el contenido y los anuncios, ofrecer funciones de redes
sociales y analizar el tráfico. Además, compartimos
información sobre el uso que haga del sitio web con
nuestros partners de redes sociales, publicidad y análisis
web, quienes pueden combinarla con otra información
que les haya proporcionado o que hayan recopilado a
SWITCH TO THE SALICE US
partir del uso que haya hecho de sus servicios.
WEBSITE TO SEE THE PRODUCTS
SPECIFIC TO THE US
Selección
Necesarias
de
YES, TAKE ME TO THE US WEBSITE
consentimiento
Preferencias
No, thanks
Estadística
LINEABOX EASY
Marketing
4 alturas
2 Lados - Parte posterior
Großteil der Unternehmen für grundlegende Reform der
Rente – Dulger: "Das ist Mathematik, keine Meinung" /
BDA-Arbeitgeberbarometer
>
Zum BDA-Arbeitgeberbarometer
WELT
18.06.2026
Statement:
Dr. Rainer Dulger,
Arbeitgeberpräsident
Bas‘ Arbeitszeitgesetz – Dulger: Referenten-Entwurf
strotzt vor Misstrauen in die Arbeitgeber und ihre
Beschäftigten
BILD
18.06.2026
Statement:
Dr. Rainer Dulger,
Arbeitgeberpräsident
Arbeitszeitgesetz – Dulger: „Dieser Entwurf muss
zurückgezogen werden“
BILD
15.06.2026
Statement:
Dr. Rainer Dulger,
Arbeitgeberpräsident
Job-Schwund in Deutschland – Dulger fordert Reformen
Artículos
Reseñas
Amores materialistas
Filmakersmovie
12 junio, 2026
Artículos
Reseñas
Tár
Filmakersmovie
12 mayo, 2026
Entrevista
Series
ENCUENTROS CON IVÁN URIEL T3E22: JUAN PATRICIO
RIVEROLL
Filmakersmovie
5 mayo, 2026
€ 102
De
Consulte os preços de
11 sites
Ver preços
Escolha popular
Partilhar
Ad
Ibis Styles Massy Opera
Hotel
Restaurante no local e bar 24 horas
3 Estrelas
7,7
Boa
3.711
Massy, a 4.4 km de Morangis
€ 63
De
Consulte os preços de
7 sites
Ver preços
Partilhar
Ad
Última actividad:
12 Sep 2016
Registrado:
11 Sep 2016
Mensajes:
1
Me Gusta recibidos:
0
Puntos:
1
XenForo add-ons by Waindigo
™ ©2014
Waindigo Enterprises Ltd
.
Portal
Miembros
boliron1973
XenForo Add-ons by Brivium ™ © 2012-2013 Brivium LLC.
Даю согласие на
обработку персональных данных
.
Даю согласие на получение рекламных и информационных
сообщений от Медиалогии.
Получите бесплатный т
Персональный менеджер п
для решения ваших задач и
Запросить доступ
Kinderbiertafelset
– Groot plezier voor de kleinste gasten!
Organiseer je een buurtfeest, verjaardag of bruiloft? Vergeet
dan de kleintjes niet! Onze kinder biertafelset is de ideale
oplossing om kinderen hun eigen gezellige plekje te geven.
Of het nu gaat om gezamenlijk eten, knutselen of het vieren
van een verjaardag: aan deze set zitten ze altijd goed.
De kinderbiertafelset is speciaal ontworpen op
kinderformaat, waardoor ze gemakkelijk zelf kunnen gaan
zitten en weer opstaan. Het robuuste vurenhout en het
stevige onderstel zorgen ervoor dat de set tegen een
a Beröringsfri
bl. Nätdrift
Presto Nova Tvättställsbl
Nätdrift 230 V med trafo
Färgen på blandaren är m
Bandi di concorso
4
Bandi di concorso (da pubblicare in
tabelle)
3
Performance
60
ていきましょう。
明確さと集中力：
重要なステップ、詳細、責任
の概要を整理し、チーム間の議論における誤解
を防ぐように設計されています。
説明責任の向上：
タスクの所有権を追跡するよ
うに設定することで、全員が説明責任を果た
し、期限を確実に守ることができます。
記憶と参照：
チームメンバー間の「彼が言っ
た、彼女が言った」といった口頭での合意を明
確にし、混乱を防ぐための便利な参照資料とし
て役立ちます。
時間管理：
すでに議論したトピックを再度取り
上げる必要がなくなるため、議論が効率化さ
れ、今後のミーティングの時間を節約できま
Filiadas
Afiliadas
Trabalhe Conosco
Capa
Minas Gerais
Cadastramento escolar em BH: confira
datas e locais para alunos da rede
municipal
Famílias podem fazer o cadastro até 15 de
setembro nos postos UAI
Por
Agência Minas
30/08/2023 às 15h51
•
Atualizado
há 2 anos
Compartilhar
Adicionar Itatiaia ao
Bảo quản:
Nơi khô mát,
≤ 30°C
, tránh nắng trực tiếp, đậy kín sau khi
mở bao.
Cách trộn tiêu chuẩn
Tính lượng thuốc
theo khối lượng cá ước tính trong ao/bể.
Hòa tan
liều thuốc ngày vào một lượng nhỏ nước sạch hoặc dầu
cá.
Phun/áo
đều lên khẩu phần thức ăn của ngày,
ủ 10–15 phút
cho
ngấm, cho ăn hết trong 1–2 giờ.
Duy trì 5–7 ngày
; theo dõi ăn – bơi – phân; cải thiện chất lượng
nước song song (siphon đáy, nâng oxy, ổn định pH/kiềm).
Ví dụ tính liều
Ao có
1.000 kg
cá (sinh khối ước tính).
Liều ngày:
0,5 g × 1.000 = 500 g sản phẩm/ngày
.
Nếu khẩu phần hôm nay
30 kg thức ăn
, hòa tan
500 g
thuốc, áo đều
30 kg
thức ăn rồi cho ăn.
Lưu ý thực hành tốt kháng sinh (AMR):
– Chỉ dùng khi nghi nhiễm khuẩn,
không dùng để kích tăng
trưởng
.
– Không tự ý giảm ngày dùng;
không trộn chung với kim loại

===============

The count alone is needed: how many lines of these entries contain the word "khối"?

● **YOUR SOLUTION**
2